Investors, advocacy groups, academics, and the 200 CEOs of the US Business Roundtable have asked corporations to take on an added purpose beyond a narrow pursuit of shareholder value. In response, many companies now issue ESG (Environmental, Societal, and Governance) reports. These reports, however, are so broad in scope that they fail to address the unique measurement challenges within each of ESG’s constituent components. Moreover, the breadth of ESG reporting allows corporations to gloss‐over (implicit) moral tradeoffs when their actions improve one of the reported ESG metrics (such as GHG emissions from its truck fleet) but worsen performance for an unreported metric (indentured labor used to mine minerals for electric vehicles’ batteries). Many ESG reports selectively present only those non‐financial metrics favorable to them.
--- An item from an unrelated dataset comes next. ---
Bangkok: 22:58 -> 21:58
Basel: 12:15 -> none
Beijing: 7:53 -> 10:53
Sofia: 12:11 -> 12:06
We propose improvements in ESG reporting by focusing on dimensions where broad societal agreement already exists about the preferred outcomes from corporate actions, such as reducing greenhouse gas (GHG) emissions and avoiding use of indentured labor in supply chains. In particular, we introduce a new and comprehensive system, based on well‐established accounting practices, for reporting and transferring GHG emissions across corporate supply and distribution chains. This system eliminates the measurement problems in the current, widely used GHG‐reporting standard, especially the feature that requires multiple counting of the same corporate emission. The new approach generates ESG data that are relevant and reliable, enabling better disclosure, governance, and auditing of corporate ESG performance.